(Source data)

┏━━

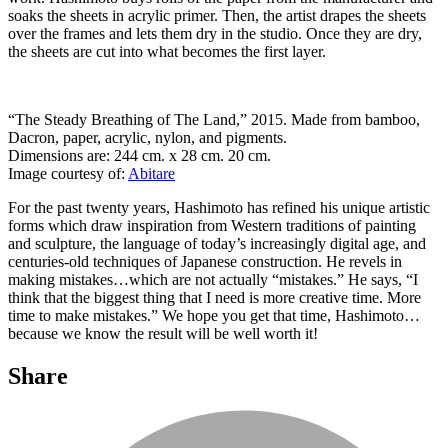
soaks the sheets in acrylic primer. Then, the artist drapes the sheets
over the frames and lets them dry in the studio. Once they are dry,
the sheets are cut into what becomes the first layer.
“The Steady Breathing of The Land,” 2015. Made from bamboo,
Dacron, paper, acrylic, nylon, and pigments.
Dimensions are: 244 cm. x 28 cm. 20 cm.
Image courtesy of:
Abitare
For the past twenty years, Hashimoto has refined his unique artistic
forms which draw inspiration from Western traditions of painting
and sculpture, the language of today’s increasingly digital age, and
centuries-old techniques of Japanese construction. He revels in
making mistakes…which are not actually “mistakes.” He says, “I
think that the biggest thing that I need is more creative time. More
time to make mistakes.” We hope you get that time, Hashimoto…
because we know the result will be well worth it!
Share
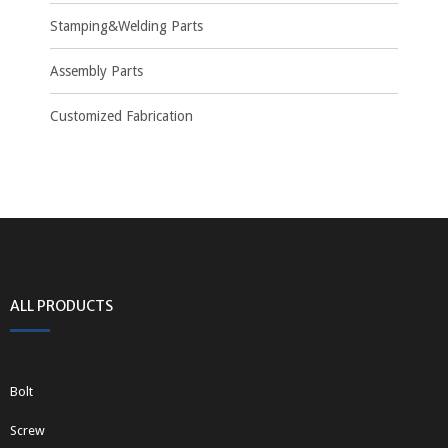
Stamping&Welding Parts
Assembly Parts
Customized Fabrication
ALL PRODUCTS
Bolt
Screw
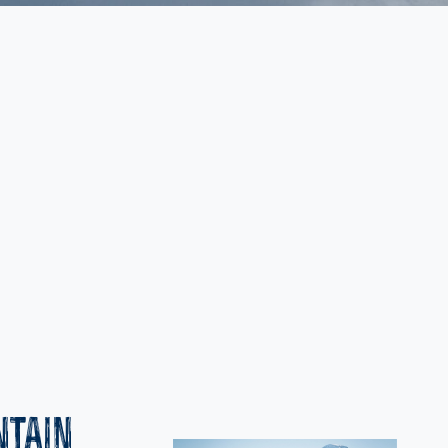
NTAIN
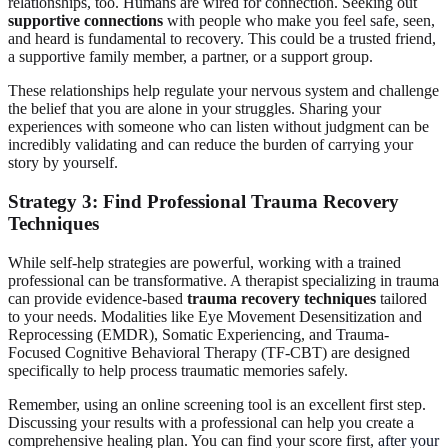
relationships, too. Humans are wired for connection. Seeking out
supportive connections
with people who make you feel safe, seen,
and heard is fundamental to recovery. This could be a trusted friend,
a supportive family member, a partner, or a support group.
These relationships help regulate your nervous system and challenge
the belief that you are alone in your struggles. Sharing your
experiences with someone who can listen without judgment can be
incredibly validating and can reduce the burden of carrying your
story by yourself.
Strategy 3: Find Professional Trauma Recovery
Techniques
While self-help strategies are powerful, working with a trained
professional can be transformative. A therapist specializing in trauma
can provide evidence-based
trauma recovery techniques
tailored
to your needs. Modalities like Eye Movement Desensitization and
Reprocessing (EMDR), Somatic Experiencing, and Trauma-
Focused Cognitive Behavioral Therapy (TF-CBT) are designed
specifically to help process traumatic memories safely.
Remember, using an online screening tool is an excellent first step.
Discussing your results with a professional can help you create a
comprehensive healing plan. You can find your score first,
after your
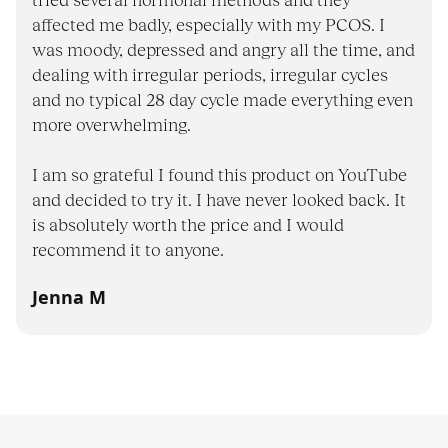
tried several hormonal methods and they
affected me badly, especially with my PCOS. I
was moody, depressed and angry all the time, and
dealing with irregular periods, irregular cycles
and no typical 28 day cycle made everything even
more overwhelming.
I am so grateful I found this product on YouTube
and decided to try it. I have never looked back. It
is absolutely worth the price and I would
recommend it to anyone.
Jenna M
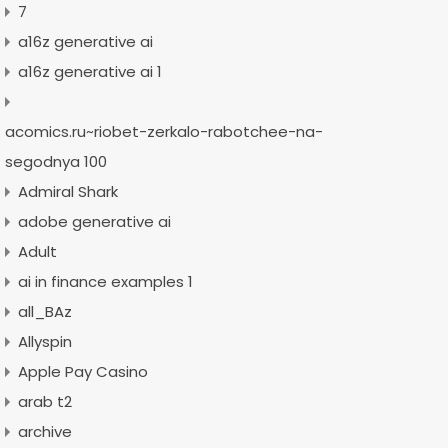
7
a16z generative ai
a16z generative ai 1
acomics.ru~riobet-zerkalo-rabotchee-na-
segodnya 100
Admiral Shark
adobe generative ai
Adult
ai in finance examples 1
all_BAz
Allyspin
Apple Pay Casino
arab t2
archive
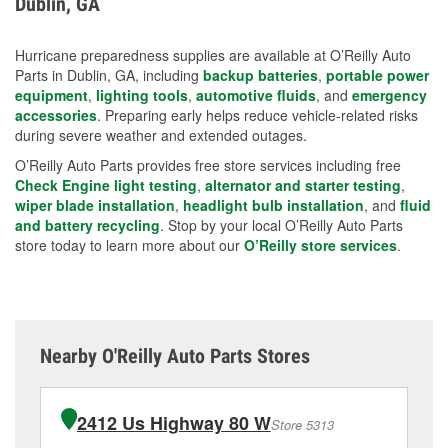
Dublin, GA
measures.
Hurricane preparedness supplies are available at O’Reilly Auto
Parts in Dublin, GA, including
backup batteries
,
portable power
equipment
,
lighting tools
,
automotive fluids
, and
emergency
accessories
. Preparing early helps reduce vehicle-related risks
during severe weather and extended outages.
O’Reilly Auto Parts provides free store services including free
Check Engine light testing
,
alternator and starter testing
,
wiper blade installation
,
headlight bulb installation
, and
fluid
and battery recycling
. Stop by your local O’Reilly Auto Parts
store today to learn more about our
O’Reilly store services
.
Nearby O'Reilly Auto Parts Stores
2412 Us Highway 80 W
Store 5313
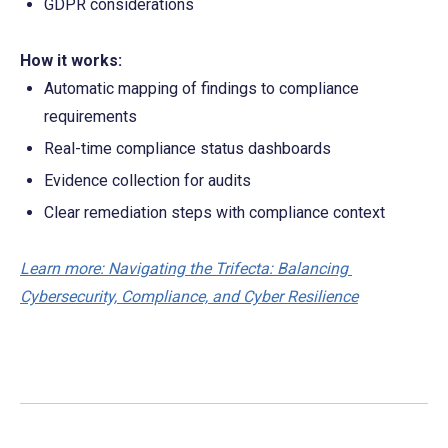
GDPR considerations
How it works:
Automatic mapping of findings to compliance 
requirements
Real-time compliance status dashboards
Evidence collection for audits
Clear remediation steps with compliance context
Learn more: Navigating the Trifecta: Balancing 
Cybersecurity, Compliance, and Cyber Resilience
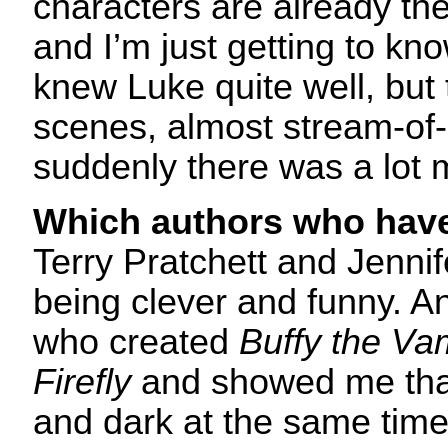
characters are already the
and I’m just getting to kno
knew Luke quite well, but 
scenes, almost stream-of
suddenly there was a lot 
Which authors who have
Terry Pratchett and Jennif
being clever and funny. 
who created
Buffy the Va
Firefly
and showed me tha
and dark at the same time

┗━━

- **Work instruction**
In the records above, find the line with "trauma recovery techniques" and the line with "Parts in Dublin, GA, including"; please transcribe exactly those two lines and all lines between them, omitting any picture.

- **Task output**
trauma recovery techniques
tailored
to your needs. Modalities like Eye Movement Desensitization and
Reprocessing (EMDR), Somatic Experiencing, and Trauma-
Focused Cognitive Behavioral Therapy (TF-CBT) are designed
specifically to help process traumatic memories safely.
Remember, using an online screening tool is an excellent first step.
Discussing your results with a professional can help you create a
comprehensive healing plan. You can find your score first,
after your
tried several hormonal methods and they
affected me badly, especially with my PCOS. I
was moody, depressed and angry all the time, and
dealing with irregular periods, irregular cycles
and no typical 28 day cycle made everything even
more overwhelming.
I am so grateful I found this product on YouTube
and decided to try it. I have never looked back. It
is absolutely worth the price and I would
recommend it to anyone.
Jenna M
7
a16z generative ai
a16z generative ai 1
acomics.ru~riobet-zerkalo-rabotchee-na-
segodnya 100
Admiral Shark
adobe generative ai
Adult
ai in finance examples 1
all_BAz
Allyspin
Apple Pay Casino
arab t2
archive
Dublin, GA
measures.
Hurricane preparedness supplies are available at O’Reilly Auto
Parts in Dublin, GA, including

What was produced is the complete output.